As the Daily Mail notes, infection rates in Britain are still lower than in Sweden, Denmark, Croatia and the Netherlands.
Graphic: The Daily Mail
Nonetheless, these countries are isolating themselves from the UK after the government launched a ‘mutant strain’ of COVID to justify another lockdown, without presenting any evidence.
Images have emerged of British travelers detained at foreign airports and tested for COVID against their will.
Meanwhile, the UK government has not closed its borders to any inbound flights:
There are now fears that there is not enough food on store shelves to support the British population:
Meanwhile, five other countries say they have already detected instances of the ‘mutant strain’, which is declared by the UK government to be 70% more contagious.
Italy, Denmark, the Netherlands, Australia and Belgium all say they have seen cases dating back to November.
Scientists working with the UK government also claim that the new ‘supercharged’ strain was present in Brazil EIGHT MONTHS AGO.
“Studies show that the mutation, called N501Y, was spotted in the South American country in April, before resurfacing in Australia and the United States,” reports the London Telegraph.
The report further notes that “senior scientific advisers explained that the N501Y did not cause much concern at the start of the year because it had failed to destroy populations on its own.”
Tension is believed to have spread across the UK since September, but it was only now, days before Christmas, and after Parliament shut down for the holidays, that the government spoke up.
British scientists also state that “the research index of N501Y came from [scientists] who followed this change in South Africa.

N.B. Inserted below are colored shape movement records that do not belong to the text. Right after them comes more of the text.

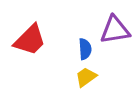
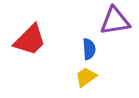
purple triangle: moved 9 px up
blue semicircle: moved 4 px right
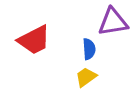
purple triangle: moved 2 px left, 1 px down
red trapezoid: moved 4 px right; rotated 18 degrees clockwise
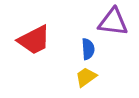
purple triangle: rotated 16 degrees clockwise
blue semicircle: moved 1 px left
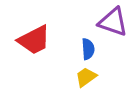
purple triangle: rotated 12 degrees clockwise
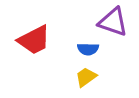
blue semicircle: rotated 95 degrees clockwise
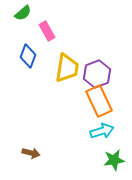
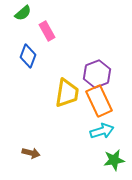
yellow trapezoid: moved 25 px down
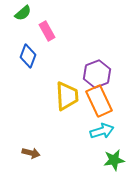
yellow trapezoid: moved 3 px down; rotated 12 degrees counterclockwise
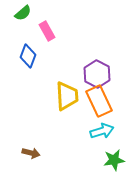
purple hexagon: rotated 12 degrees counterclockwise
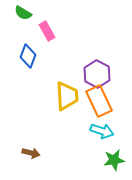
green semicircle: rotated 72 degrees clockwise
cyan arrow: rotated 35 degrees clockwise
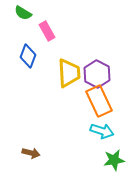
yellow trapezoid: moved 2 px right, 23 px up
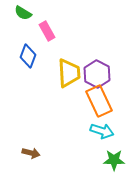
green star: rotated 10 degrees clockwise
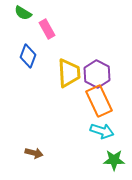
pink rectangle: moved 2 px up
brown arrow: moved 3 px right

“The British and South African variants share the N501Y mutation, but appear to have evolved independently of each other,” the report adds.
The South African Minister of Health suggested on Friday that the new strain present there, called 501.V2, appears to have a more serious effect on young people.
Independent government scientists demand to see evidence that the new strain is as contagious as it has been labeled, with Carl Heneghan, professor of evidence-based medicine in the University of Oxford’s Nuffield Department of Primary Care, expressing skepticism as to how the government reached the 70 percent figure.
“I’ve been doing this job for 25 years and I can say that you can’t come up with a quantifiable number in such a short period of time,” Heneghan said.
“All the experts say it is too early to draw such a conclusion,” added the professor.